[Task prompt]:
List each line of the data that holds the word "Morgan".

[The data — start]

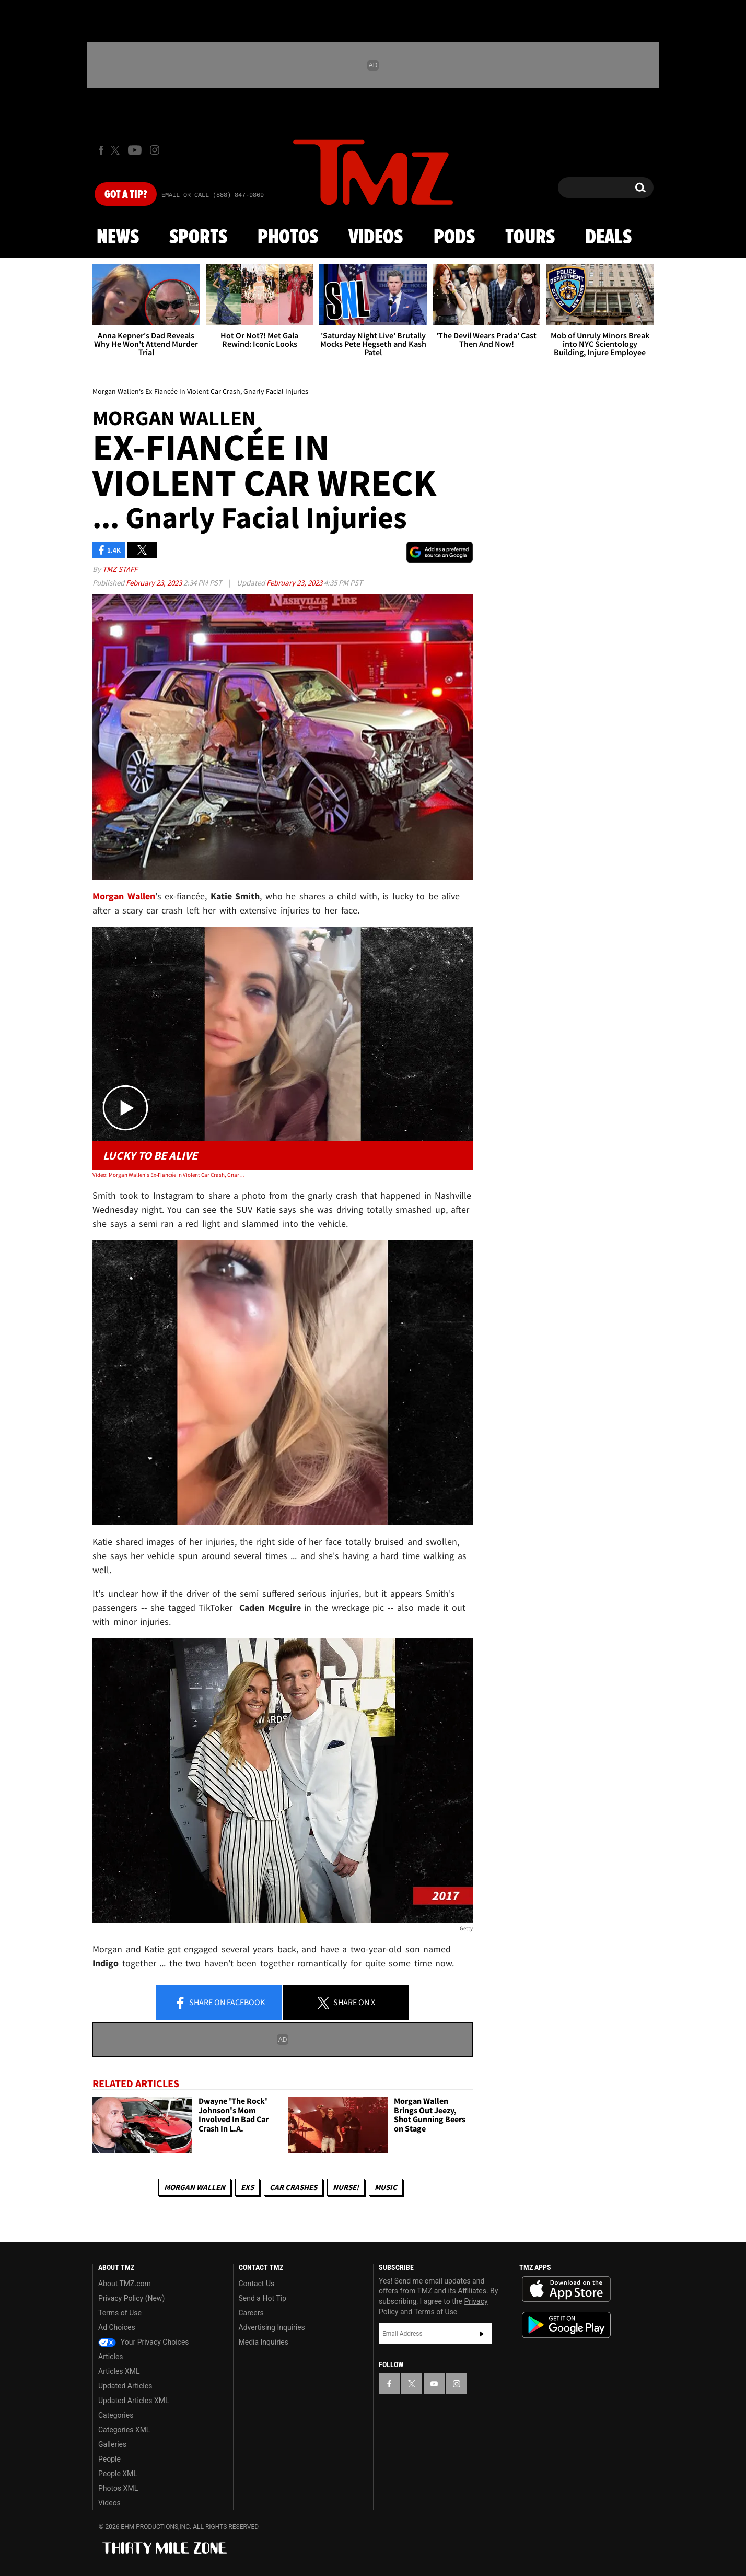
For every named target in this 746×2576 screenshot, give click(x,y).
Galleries (112, 2444)
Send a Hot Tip (262, 2298)
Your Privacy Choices (143, 2342)
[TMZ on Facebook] (101, 150)
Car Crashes (293, 2187)
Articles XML (119, 2371)
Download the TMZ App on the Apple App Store (566, 2289)
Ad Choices (116, 2327)
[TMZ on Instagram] (155, 150)
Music (386, 2187)
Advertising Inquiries (272, 2327)
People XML (117, 2473)
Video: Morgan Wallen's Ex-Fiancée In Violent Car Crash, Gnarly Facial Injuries (168, 1174)
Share (219, 2003)
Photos (288, 237)
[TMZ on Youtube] (135, 150)
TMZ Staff (119, 569)
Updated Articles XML (133, 2400)
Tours (530, 237)
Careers (251, 2313)
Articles (110, 2356)
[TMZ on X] (117, 150)
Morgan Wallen (194, 2187)
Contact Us (257, 2283)
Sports (198, 237)
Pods (454, 237)
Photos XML (118, 2488)
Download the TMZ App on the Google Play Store (566, 2325)
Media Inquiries (263, 2342)
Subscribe (481, 2333)
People (109, 2459)
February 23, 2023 (154, 583)
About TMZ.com (124, 2283)
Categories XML (124, 2430)
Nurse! (346, 2187)
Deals (608, 237)
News (118, 237)
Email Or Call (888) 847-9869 (212, 195)
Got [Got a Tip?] (125, 195)
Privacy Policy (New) (131, 2298)
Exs (247, 2187)
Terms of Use (120, 2313)
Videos (375, 237)
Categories (115, 2415)
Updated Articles (125, 2386)
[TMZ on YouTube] (434, 2383)
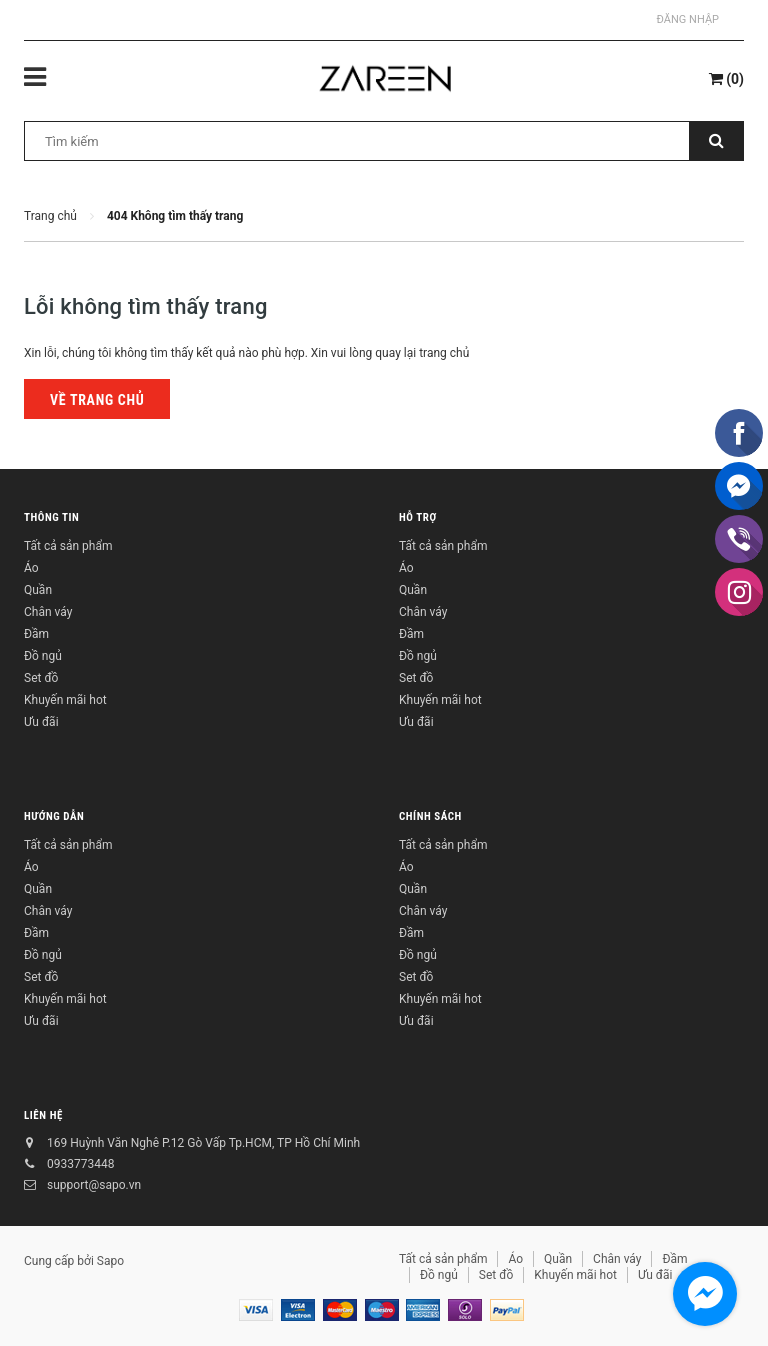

[The data — finish]

[Answer below]:
Video: Morgan Wallen's Ex-Fiancée In Violent Car Crash, Gnarly Facial Injuries (168, 1174)
Morgan Wallen (194, 2187)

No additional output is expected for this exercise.